Deploying the Containerized Python Script:

This next bit is one of the reason for using kube play and that is to get the workload on to a remote kubernetes cluster. Main assumption here is kubectl is installed locally and logged into an active cluster with a namespace of default.

The first think that needs to change is the name of the images that are used in the kubefiles. These images should point to a public accessible image, in this case it will be changed to quay.io/jfitzpat/hello:latest. Below is the kubefile for the config command after the update, all the kubefiles would need the same update

# kubefile/cmd-config.yaml

apiVersion: v1
kind: ConfigMap
metadata:
  name: foo
data:
  loop: "5"
  delay: "1"
---
apiVersion: v1
kind: Pod
metadata:
    name: config
spec:
  containers:
    - command:
        - config
      name: container
      image: quay.io/jfitzpat/hello:latest
      env:
        - name: LOOP
          valueFrom:
            configMapKeyRef:
              key: loop
              name: foo
        - name: DELAY
          valueFrom:
            configMapKeyRef:
              key: delay
              name: foo
  restartPolicy: Never

To deploy the work load on the remote cluster the kubectl apply command is used.

kubectl apply --filename kubefile/cmd-config.yaml --namespace default

This will deploy both the Pod and ConfigMap to the cluster. The resources can be shown with the following commands.

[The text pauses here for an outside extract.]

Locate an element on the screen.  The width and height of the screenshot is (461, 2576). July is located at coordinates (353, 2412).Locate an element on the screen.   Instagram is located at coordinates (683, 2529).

 kubectl get pods --namespace default

kubectl get configmap --namespace default

Cleaning these resources up can be done with the kubectl delete command.

kubectl delete -f kubefile/cmd-config.yaml --namespace default

All the kubefiles will work in the same manner, just remember the images need to be pointing to publicly accessible images. Of course private images could be used but that would depend on the configuration of the cluster which is far beyond the scope of this article.

Conclusion:

Note: While the structure provided offers a logical flow for the blog post, feel free to adjust and modify it to suit your writing style and specific content requirements.

In this article it has being shown how to configure a python script to be executable from a command in the system PATH. This was then used to build an image which the kubefile would consume and extend with the inclusion of ConfigMaps and Secrets. This set up made the local deployment as close to a kubernetes deployment without having kubernetes deployed locally. The kubefile allows the moving of the workload to a cluster once the development work is complete.

This process allows for fast development but also gives easy of deploying.